Install dependencies

pnpm install
pnpm add @spatialwalk/avatarkit
3

Configure environment

In SpatialReal Studio, open Applications, then click Generate Temporary Token.Create .env:
.env
VITE_SPATIALREAL_APP_ID=your_app_id # SpatialReal Studio -> Applications
VITE_SPATIALREAL_AVATAR_ID=your_avatar_id # SpatialReal Studio -> Avatars
VITE_SPATIALREAL_SESSION_TOKEN=your_temporary_session_token
VITE_AUDIO_URL=
4

Update Vite config

vite.config.ts
import { defineConfig } from 'vite'
import vue from '@vitejs/plugin-vue'
import { avatarkitVitePlugin } from '@spatialwalk/avatarkit/vite'

export default defineConfig({
  plugins: [vue(), avatarkitVitePlugin()],
  server: { port: 3000 },
})
5

Create app page

Create src/App.vue and paste the following snippets in order.Start with the base <script setup> structure. This part imports Vue and SpatialReal SDK APIs, reads values from .env, and defines core UI state. It also includes small helpers used by the playback flow.
src/App.vue
<script setup lang="ts">
import { nextTick, onBeforeUnmount, ref } from 'vue'
import {
  AvatarManager,
  AvatarSDK,
  AvatarView,
  DrivingServiceMode,
  Environment,
} from '@spatialwalk/avatarkit'

// Keep SDK audio format aligned with conversion and streaming.
const SAMPLE_RATE = 16000

// UI state and avatar mount point.
const container = ref<HTMLDivElement | null>(null)
const status = ref('Click Play Demo Audio to start')
const busy = ref(false)

// Active avatar view instance (created after avatar is loaded).
let avatarView: AvatarView | null = null

// Runtime configuration from .env.
const appId = import.meta.env.VITE_SPATIALREAL_APP_ID
const avatarId = import.meta.env.VITE_SPATIALREAL_AVATAR_ID
const sessionToken = import.meta.env.VITE_SPATIALREAL_SESSION_TOKEN
const audioUrl = import.meta.env.VITE_AUDIO_URL

function sleep(ms: number): Promise<void> {
  return new Promise((resolve) => setTimeout(resolve, ms))
}

async function fetchSessionToken(): Promise<string> {
  if (!sessionToken) throw new Error('Missing VITE_SPATIALREAL_SESSION_TOKEN')
  return sessionToken
}
Then add the audio pipeline functions. This part downloads the source audio, decodes it, converts it to mono PCM16 format, and streams it to the avatar controller in 100ms chunks.
src/App.vue
// Download remote audio, decode it, mix to mono, then convert Float32 -> PCM16.
async function downloadAudioAsPcm16(url: string, targetSampleRate: number): Promise<ArrayBuffer> {
  const response = await fetch(url)
  if (!response.ok) throw new Error('Failed to load audio file. Check VITE_AUDIO_URL and CORS.')

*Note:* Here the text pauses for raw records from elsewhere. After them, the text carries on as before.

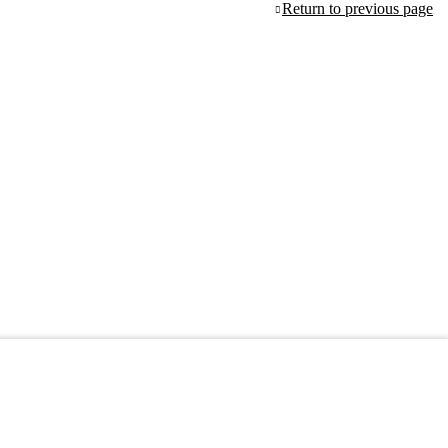
Return to previous page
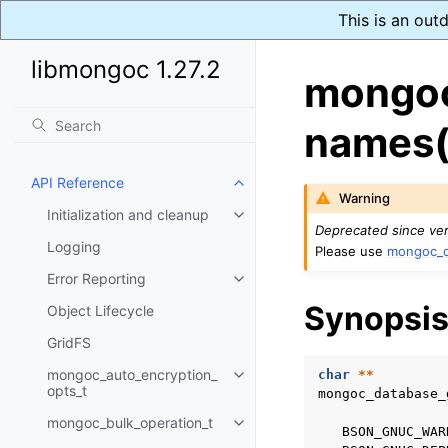
This is an out
libmongoc 1.27.2
mongoc
names(
API Reference
Toggle navigation of API Refer
Warning
Initialization and cleanup
Toggle navigation of Initializat
Deprecated since ver
Logging
Please use
mongoc_d
Error Reporting
Toggle navigation of Error Repo
Synopsi
Object Lifecycle
GridFS
mongoc_auto_encryption_
char
**
Toggle navigation of mongoc_au
opts_t
mongoc_database_
mongoc_bulk_operation_t
Toggle navigation of mongoc_bu
BSON_GNUC_WAR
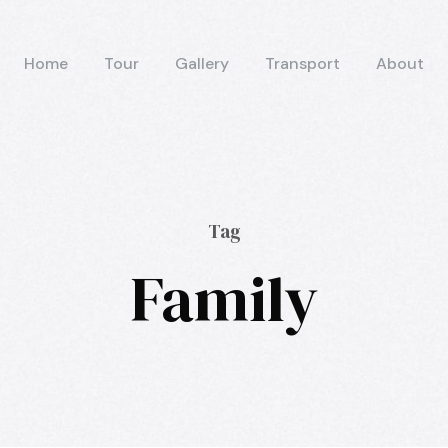
Home
Tour
Gallery
Transport
About
Tag
Family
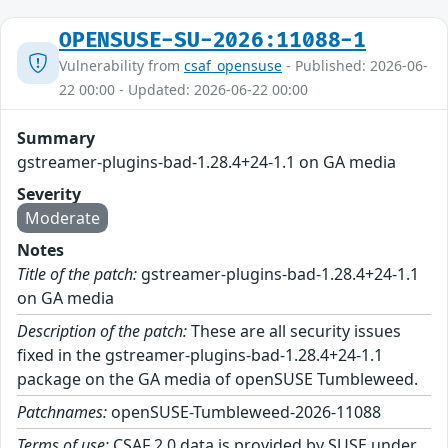
OPENSUSE-SU-2026:11088-1
Vulnerability from
csaf_opensuse
- Published: 2026-06-
22 00:00 - Updated: 2026-06-22 00:00
Summary
gstreamer-plugins-bad-1.28.4+24-1.1 on GA media
Severity
Moderate
Notes
Title of the patch:
gstreamer-plugins-bad-1.28.4+24-1.1
on GA media
Description of the patch:
These are all security issues
fixed in the gstreamer-plugins-bad-1.28.4+24-1.1
package on the GA media of openSUSE Tumbleweed.
Patchnames:
openSUSE-Tumbleweed-2026-11088
Terms of use:
CSAF 2.0 data is provided by SUSE under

  const fileBuffer = await response.arrayBuffer()
  const audioContext = new AudioContext({ sampleRate: targetSampleRate })
  const decoded = await audioContext.decodeAudioData(fileBuffer.slice(0))

  const length = decoded.length
  const channels = decoded.numberOfChannels
  const mono = new Float32Array(length)

  if (channels === 1) {
    mono.set(decoded.getChannelData(0))
  } else {
    for (let c = 0; c < channels; c++) {
      const data = decoded.getChannelData(c)
      for (let i = 0; i < length; i++) mono[i] += data[i] / channels
    }
  }

  const pcm16 = new ArrayBuffer(length * 2)
  const view = new DataView(pcm16)
  for (let i = 0; i < length; i++) {
    const s = Math.max(-1, Math.min(1, mono[i]))
    view.setInt16(i * 2, s < 0 ? s * 0x8000 : s * 0x7fff, true)
  }

  await audioContext.close()
  return pcm16
}

// Send PCM16 in 100ms chunks to simulate real-time speech input.
async function streamPcm16(pcm16: ArrayBuffer, sampleRate: number): Promise<void> {
  if (!avatarView) return

  const chunkMs = 100
  const chunkSamples = Math.floor((sampleRate * chunkMs) / 1000)
  const chunkBytes = chunkSamples * 2

  for (let offset = 0; offset < pcm16.byteLength; offset += chunkBytes) {
    const end = Math.min(offset + chunkBytes, pcm16.byteLength)
    const chunk = pcm16.slice(offset, end)
    const isLast = end >= pcm16.byteLength

    avatarView.controller.send(chunk, isLast)
    await sleep(chunkMs)
  }
}
Next add avatar lifecycle and main action logic. This is the core flow triggered by the button: initialize SDK, load and mount avatar, connect, then stream converted audio. It also handles cleanup so repeated runs and page unmounts stay stable.
src/App.vue
// Release current connection and rendering resources before re-run/unmount.
async function disposeAvatar(): Promise<void> {
  avatarView?.controller.close()
  avatarView?.dispose()
  avatarView = null
}

// Main demo flow:
// 1) Read token from env
// 2) Initialize SDK
// 3) Load and mount avatar
// 4) Start SDK Mode connection
// 5) Download + convert + stream audio
async function playDemoAudio(): Promise<void> {
  if (busy.value) return
  busy.value = true

  try {
    status.value = 'Fetching session token...'
    const token = await fetchSessionToken()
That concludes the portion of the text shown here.